И как же весело бывало возвращаться домой: валенки скрипят рассыпчатым снегом, черное небо исколото звездами, жмутся от веселого холода деревья, даже собаки не лают – лежат себе, свернувшись, в сенях, и сам ты, безотчетно ликуя, не живешь ни в какой истории, а просто живешь в каком-то особенном времени, которое историей никогда не станет, потому что ты не допускаешь даже мысли ни о смерти, ни о неведении.

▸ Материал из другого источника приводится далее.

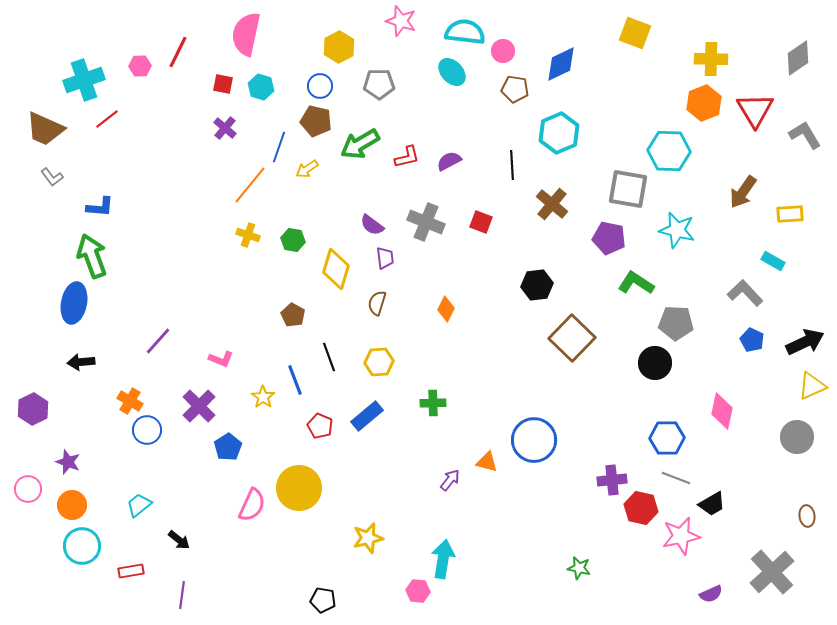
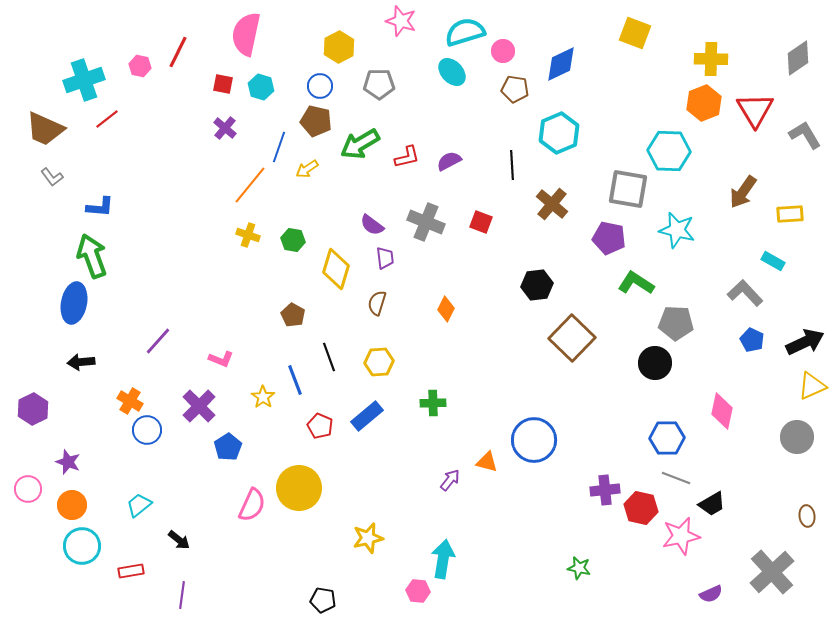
cyan semicircle at (465, 32): rotated 24 degrees counterclockwise
pink hexagon at (140, 66): rotated 15 degrees clockwise
purple cross at (612, 480): moved 7 px left, 10 px down
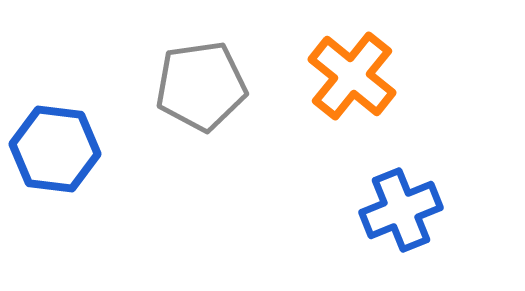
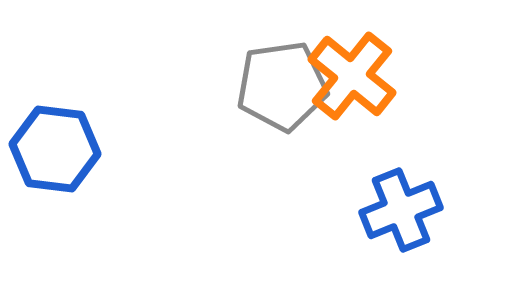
gray pentagon: moved 81 px right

А под мышкой потрепанный том, в который предстоит окунуться, как в жизнь, – немедленно, и как же бывало грустно, когда глаза ушибались о последнюю точку, какая щемящая тоска охватывала в конце и как упрямо обшаривал взгляд пустое белое поле, следующее за этой ничем не выдающейся, но особенной точкой, не желая верить, что может быть какой-то конец.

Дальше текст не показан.